• **Problem to solve**: Go through the data below and copy each line where the word "plus" occurs.

▼

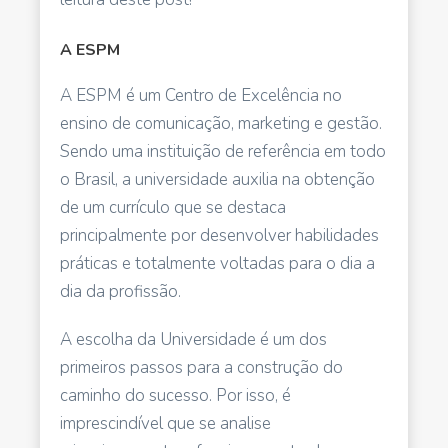
A ESPM
A ESPM é um Centro de Ex­celência no
ensino de comunicação, marketing e gestão.
Sendo uma instituição de referência em todo
o Brasil, a universidade auxilia na obtenção
de um currículo que se destaca
principalmente por desenvolver habilidades
práticas e totalmente voltadas para o dia a
dia da profissão.
A escolha da Universidade é um dos
primeiros passos para a construção do
caminho do sucesso. Por isso, é
imprescindível que se analise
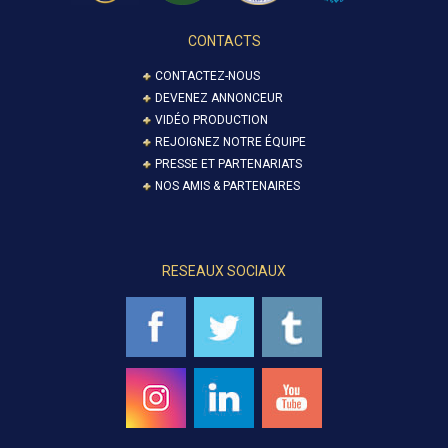
CONTACTS
CONTACTEZ-NOUS
DEVENEZ ANNONCEUR
VIDÉO PRODUCTION
REJOIGNEZ NOTRE ÉQUIPE
PRESSE ET PARTENARIATS
NOS AMIS & PARTENAIRES
RESEAUX SOCIAUX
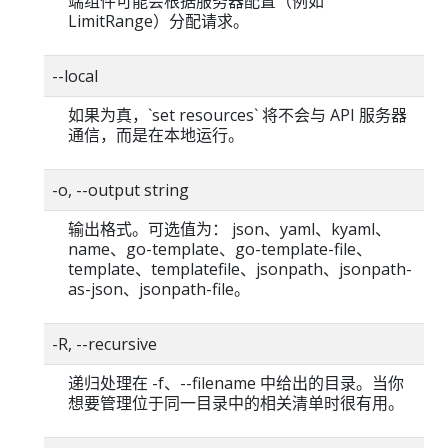
端组件可能会根据服务器配置（例如
LimitRange）分配请求。
--local
如果为真，`set resources` 将不会与 API 服务器
通信，而是在本地运行。
-o, --output string
输出格式。可选值为： json、yaml、kyaml、
name、go-template、go-template-file、
template、templatefile、jsonpath、jsonpath-
as-json、jsonpath-file。
-R, --recursive
递归处理在 -f、--filename 中给出的目录。当你
想要管理位于同一目录中的相关清单时很有用。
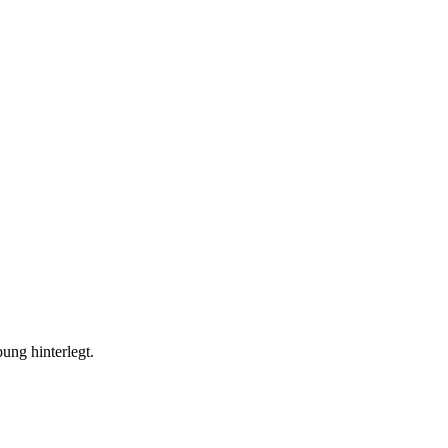
ung hinterlegt.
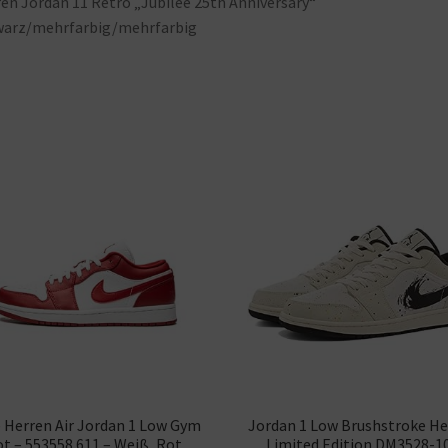
ren
Jordan
11
Retro „Jubilee
25th
Anniversary“
warz/mehrfarbig/mehrfarbig
 Herren Air Jordan 1 Low Gym
Jordan 1 Low Brushstroke He
t – 553558 611 – Weiß, Rot,
Limited Edition DM3528-1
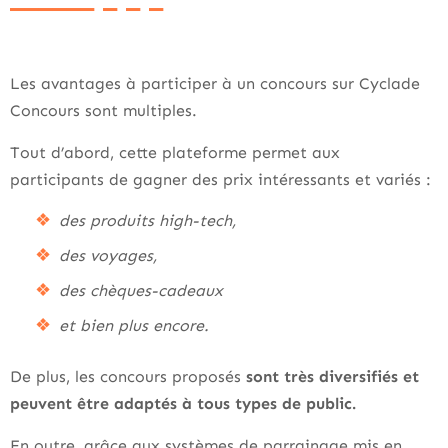
Les avantages à participer à un concours sur Cyclade
Concours sont multiples.
Tout d’abord, cette plateforme permet aux
participants de gagner des prix intéressants et variés :
des produits high-tech,
des voyages,
des chèques-cadeaux
et bien plus encore.
De plus, les concours proposés
sont très diversifiés et
peuvent être adaptés à tous types de public.
En outre, grâce aux systèmes de parrainage mis en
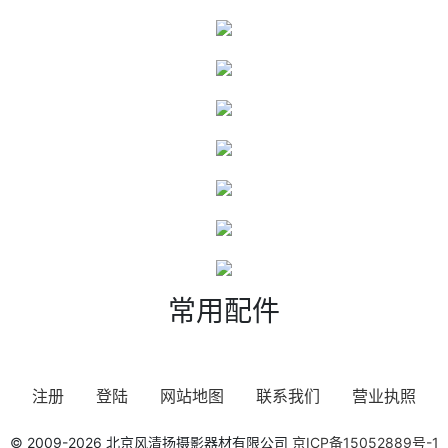
常用配件
注册
登陆
网站地图
联系我们
营业执照
© 2009-2026 北京风清扬摄影器材有限公司
京ICP备15052889号-1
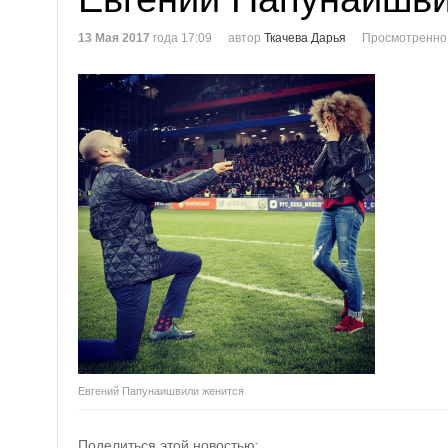
13 Мая 2017
года 17:09
автор
Ткачева Дарья
Просмотренно
Евгений Папунаишвили женится
Поделиться этой новостью:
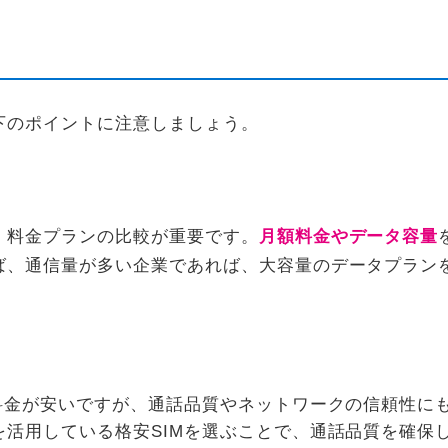
下のポイントに注意しましょう。
、料金プランの比較が重要です。
月額料金やデータ容量
ば、通信量が多い企業であれば、大容量のデータプラン
料金が安いですが、通話品質やネットワークの信頼性に
活用している格安SIMを選ぶことで、通話品質を確保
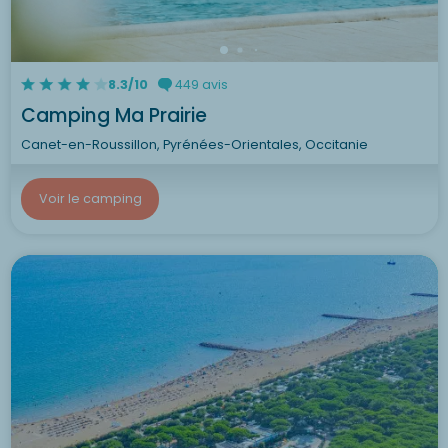
8.3/10
449 avis
Camping Ma Prairie
Canet-en-Roussillon, Pyrénées-Orientales, Occitanie
Voir le camping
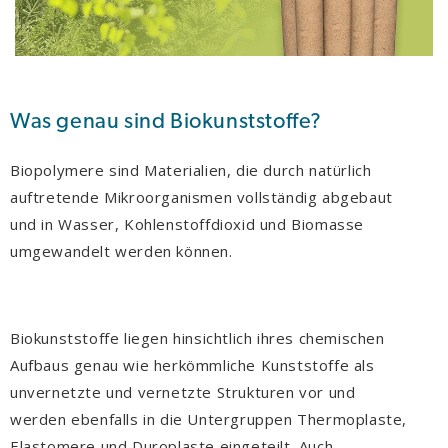
Was genau sind Biokunststoffe?
Biopolymere sind Materialien, die durch natürlich
auftretende Mikroorganismen vollständig abgebaut
und in Wasser, Kohlenstoffdioxid und Biomasse
umgewandelt werden können.
Biokunststoffe liegen hinsichtlich ihres chemischen
Aufbaus genau wie herkömmliche Kunststoffe als
unvernetzte und vernetzte Strukturen vor und
werden ebenfalls in die Untergruppen Thermoplaste,
Elastomere und Duroplaste eingeteilt. Auch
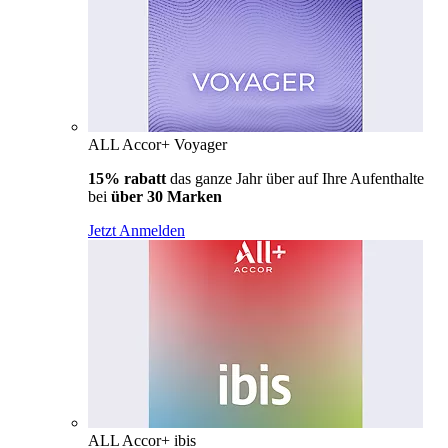
ALL Accor+ Voyager
15% rabatt
das ganze Jahr über auf Ihre Aufenthalte
bei
über 30 Marken
Jetzt Anmelden
ALL Accor+ ibis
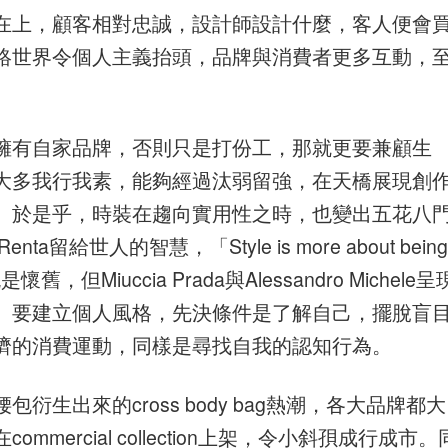
在上，顧客相對忠誠，設計師設計什麼，客人便會
絡世界令個人主義抬頭，品牌與消費者更多互動，
擁有自家品牌，否則只是打份工，那就更要兼顧生
大多我行我素，能夠經過汰弱留強，在天橋展現創
。於是乎，時裝在趨向實用性之時，也變出五花八
ta留給世人的智慧，「Style is more about being
但Miuccia Prada與Alessandro Michele呈
。要建立個人風格，先決條件是了解自己，擺脫盲
激經濟的消費運動，同樣是尋找自我的認知行為。
生出來的cross body bag熱潮，各大品牌都大
ercial collection上架，令小斜孭成行成市。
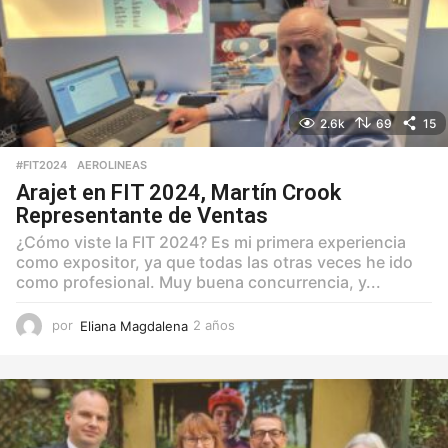
2.6k
69
15
#FIT2024
,
AEROLINEAS
Arajet en FIT 2024, Martín Crook
Representante de Ventas
¿Cómo viste la FIT 2024? Es mi primera experiencia
como expositor, ya que todas las otras veces he ido
como profesional. Muy buena concurrencia, y...
por
Eliana Magdalena
2 años
2
a
ñ
o
s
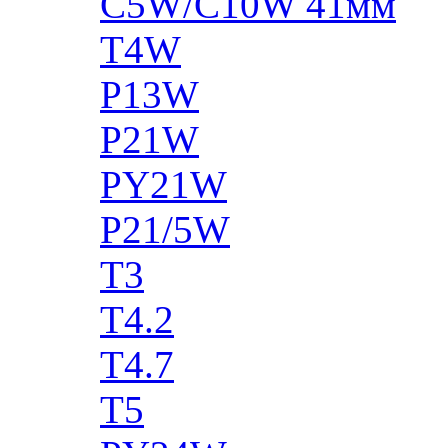
C5W/C10W 41мм
T4W
P13W
P21W
PY21W
P21/5W
T3
T4.2
T4.7
T5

▲

• **Task solution**:
et bien plus encore.
De plus, les concours proposés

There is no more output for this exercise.